Маруся, ее звали «Томыловская», прибыв в Куйбышев, рассказала матери Левы, его сестрам, а также верующим родной общины о случившемся с Левой. Леву любили все члены общины, и это известие вызвало потоки горячих молитв к Богу, чтобы Господь сохранил его веру, помог пережить все страдания.
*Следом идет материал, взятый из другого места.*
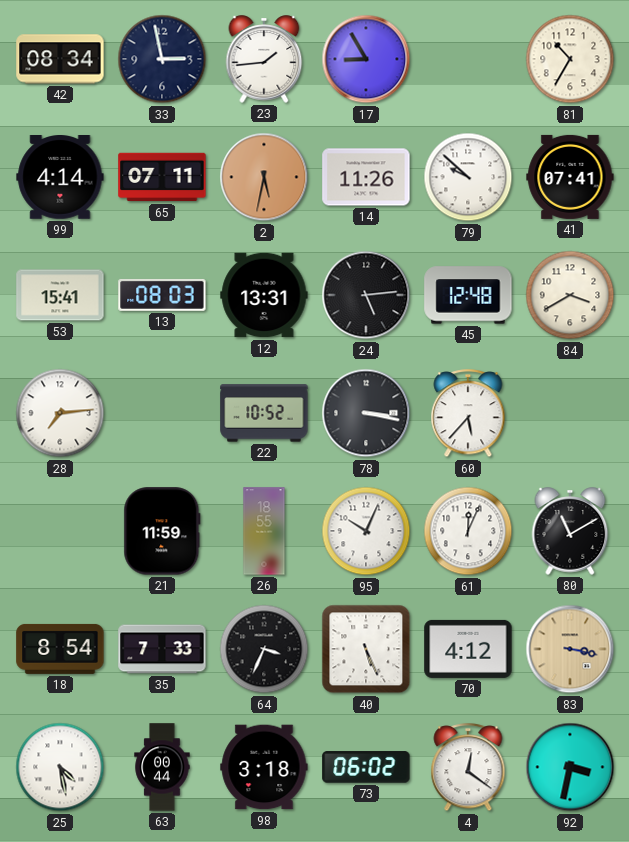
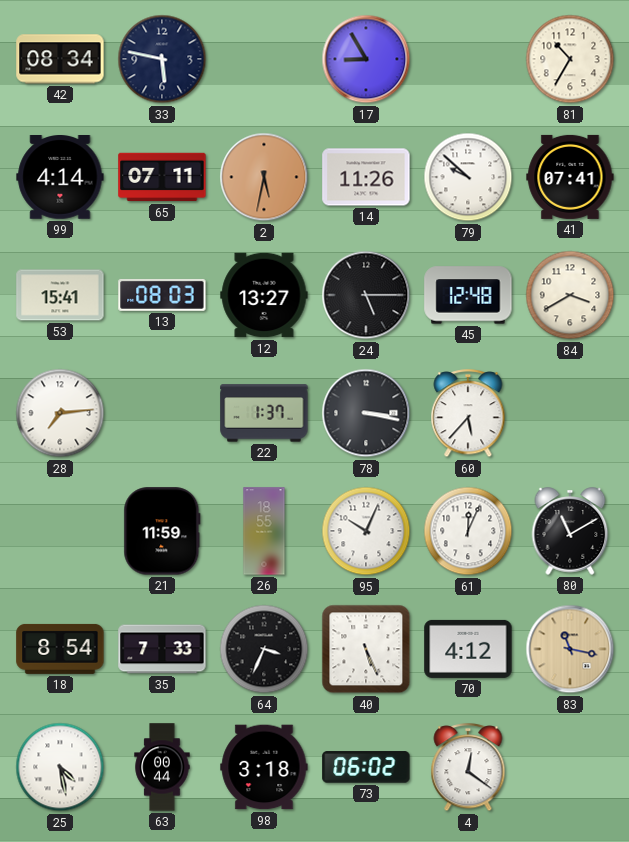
33: 2:58 -> 5:47
23: 1:44 -> none
12: 13:31 -> 13:27
24: 5:14 -> 5:15
22: 10:52 -> 1:37
83: 3:17 -> 11:17
92: 3:32 -> none
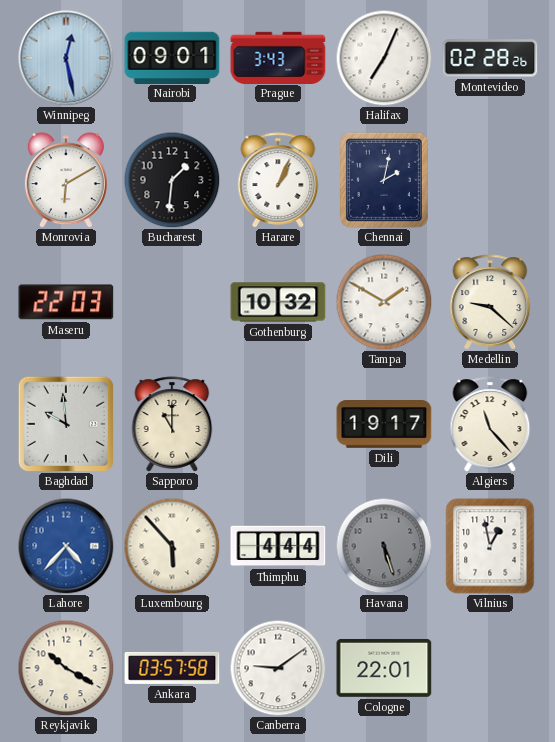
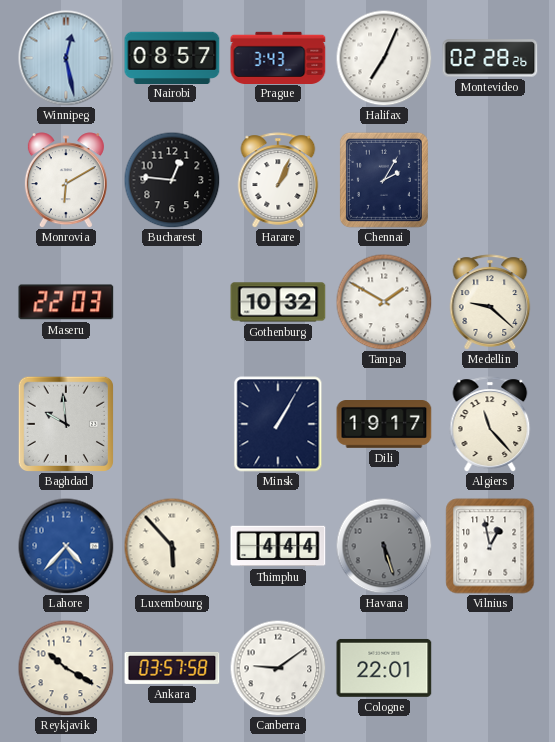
Nairobi: 09:01 -> 08:57
Bucharest: 1:31 -> 12:46
Chennai: 2:02 -> 2:05
Sapporo: 11:00 -> none
Minsk: none -> 1:05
Кроме того, эта же Маруся и другие из молодежи стали дежурить на вокзале, встречая ташкентские поезда и надеясь увидеть Леву, когда его привезут этапом. Всех, всех, и не только в одном Куйбышеве, но и в других местах, куда были посланы письма об аресте Левы, волновала его участь. Все знали его как самоотверженного христианина, повсеместно проповедующего Евангелие; за ним не велось ничего плохого, и, казалось бы, если его не будут преследовать как активного верующего, то при этом условии непременно вскоре освободят, и арест его — одно недоразумение. Правда, из разных городов уже стали доходить до верующих известия, что местами арестованных проповедников и пресвитеров, ни в чем притом не повинных, осудили на 25 лет заключения. Все это говорило о том, что и над Левой готовится свирепая расправа.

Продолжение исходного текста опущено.